Mas há uma barreira psicológica para que muitos defensores de políticas de “redistribuição” de renda acompanhem o raciocínio do filósofo e do economista. Um estudo de Chien-An Lin e Timothy Bates, ambos do Departamento de Psicologia da Universidade de Edimburgo, Escócia, descobriu que os adeptos da ideia da redistribuição para combater a desigualdade são distinguíveis não só pela compaixão, mas também, importantemente, pela inveja maliciosa. É o tipo de inveja que quer a queda dos bem-sucedidos, em vez da elevação dos mal-sucedidos. Fica difícil, de fato, transformar em preocupação com pobres algo que é uma aversão a ricos.
As descobertas do Instituto Millenium são corroboradas por muitos outros estudos. Em um deles, considerado por especialistas como Bryan Caplan um dos melhores em economia dos últimos anos, Justin Callais, da Universidade da Luisiana em Lafayette, e Vincent Geloso, da Universidade George Mason, testaram os impactos diretos e indiretos da liberdade econômica sobre a mobilidade de renda entre gerações. Eles concluíram que componentes da liberdade econômica como os direitos de propriedade são mais importantes que a desigualdade como determinantes da mobilidade social, ou seja, da oportunidade que os pobres têm de subir na vida.

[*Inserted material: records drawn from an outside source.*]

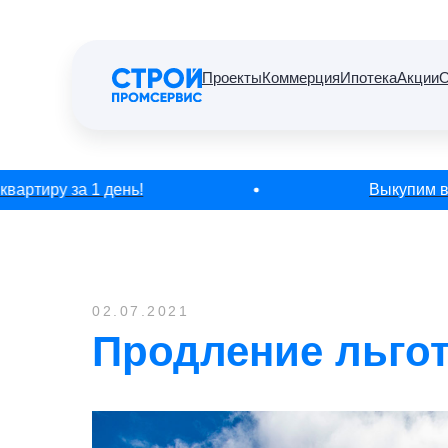
Проекты
Коммерция
Ипотека
Акции
О
ртиру за 1 день!
Выкупим ваш
02.07.2021
Продление льгот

“Costumo dizer que o Brasil é um país em que a sociedade não gosta dos políticos, mas ama o Estado”, diz Lucas Pedrosa à Gazeta do Povo. “Em qualquer problema que haja, é o primeiro ente a quem recorrem. Sempre estão pedindo uma lei contra isso ou aquilo; ou investimento público em tal e tal área”. Ele não nega que a atuação do Estado é fundamental em segurança e infraestrutura, “mas a atuação dele em todos os âmbitos da vida humana é sovietismo”. Quanto à volta de Lula ao poder, ele pensa que as coisas não vão mudar muito. O Brasil “flerta com o abismo”, reflete, “mas na ‘hora H’ damos um passo para trás”. Assim, nosso país fica “condenado à mediocridade”, não chegando a ser Venezuela ou Argentina, mas também passando longe de ser Suécia, Reino Unido ou Estados Unidos.